Riders warming-up at shows are not allowed to keep their horses’ head and neck carriage in a sustained or fixed position for more than 10 minutes, under new guidelines approved by the FEI this week.
Riders putting horses through a training sessions of more than one hour must have the permission of the Chief Steward, and “only in exceptional circumstances”, said the FEI Working Group charged with expanding current stewarding guidelines to prevent any form of aggressive riding.
The guidelines were approved by the FEI Bureau on Thursday, and should apply to all FEI disciplines, the Working Group recommended.

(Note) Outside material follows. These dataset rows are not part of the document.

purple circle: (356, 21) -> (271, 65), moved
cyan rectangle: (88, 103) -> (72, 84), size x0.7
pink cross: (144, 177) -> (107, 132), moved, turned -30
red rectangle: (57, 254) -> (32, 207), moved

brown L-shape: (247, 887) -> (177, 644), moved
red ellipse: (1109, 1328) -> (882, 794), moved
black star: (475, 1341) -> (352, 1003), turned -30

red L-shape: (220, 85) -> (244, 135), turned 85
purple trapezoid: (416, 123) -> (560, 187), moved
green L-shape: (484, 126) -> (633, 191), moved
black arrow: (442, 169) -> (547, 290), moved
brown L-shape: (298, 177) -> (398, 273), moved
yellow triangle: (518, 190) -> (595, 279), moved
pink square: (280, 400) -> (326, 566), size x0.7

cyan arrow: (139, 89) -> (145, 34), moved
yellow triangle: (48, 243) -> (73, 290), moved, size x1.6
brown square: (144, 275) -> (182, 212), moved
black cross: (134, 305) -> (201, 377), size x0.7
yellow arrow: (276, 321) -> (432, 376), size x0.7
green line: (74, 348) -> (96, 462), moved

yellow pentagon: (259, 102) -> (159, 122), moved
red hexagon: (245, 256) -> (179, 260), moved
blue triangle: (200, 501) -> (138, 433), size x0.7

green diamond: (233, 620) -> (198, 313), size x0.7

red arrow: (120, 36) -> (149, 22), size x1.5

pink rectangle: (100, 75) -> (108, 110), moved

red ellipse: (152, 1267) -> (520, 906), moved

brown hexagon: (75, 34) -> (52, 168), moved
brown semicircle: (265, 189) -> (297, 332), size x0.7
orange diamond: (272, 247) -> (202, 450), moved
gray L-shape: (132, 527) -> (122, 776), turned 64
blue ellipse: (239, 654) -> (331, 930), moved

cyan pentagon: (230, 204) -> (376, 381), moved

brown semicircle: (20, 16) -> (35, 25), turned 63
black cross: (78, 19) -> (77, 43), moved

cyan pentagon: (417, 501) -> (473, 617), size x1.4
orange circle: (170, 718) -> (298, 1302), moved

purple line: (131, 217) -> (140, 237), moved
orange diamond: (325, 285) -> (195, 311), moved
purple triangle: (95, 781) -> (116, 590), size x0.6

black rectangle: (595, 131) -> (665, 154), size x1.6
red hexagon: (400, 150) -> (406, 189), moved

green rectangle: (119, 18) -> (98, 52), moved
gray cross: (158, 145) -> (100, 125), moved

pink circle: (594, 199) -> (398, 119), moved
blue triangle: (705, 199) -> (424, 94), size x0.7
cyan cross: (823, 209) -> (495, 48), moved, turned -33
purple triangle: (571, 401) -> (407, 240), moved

It’s a start, I guess. But it’s underwhelming. I think it’s interesting that the FEI has now tacitly admitted that Rollur, as a training method, can be harmful to horses. Why the 10 minutes? Hard to say. I would think that several 10 minute sessions could cause damage, but that’s just my perspective.
Rollkur, in my opinion, is a long way from the ideal of dressage which should embody harmony and lightness. Instead, it’s a way for the rider to force the horse into a frame that is anything but light. For all of us lower level dressage riders who are inching up the training scale, which level is embodied by Rollkur?
It was also recommended that stewards be more proactive in their duties: “prevention can avoid much reaction and negative response”. The must be given clear guidelines and have “the moral courage to act” in the interests of horse welfare, and be firm.
Training sessions can be performed only in official training arenas while under the supervision of stewards. The use of a training arena outside the official training period, or in an unsupervised arena, may lead to the rider’s disqualification.
The use of closed-circuit television at selected events has also been recommended as a method of monitoring practice areas.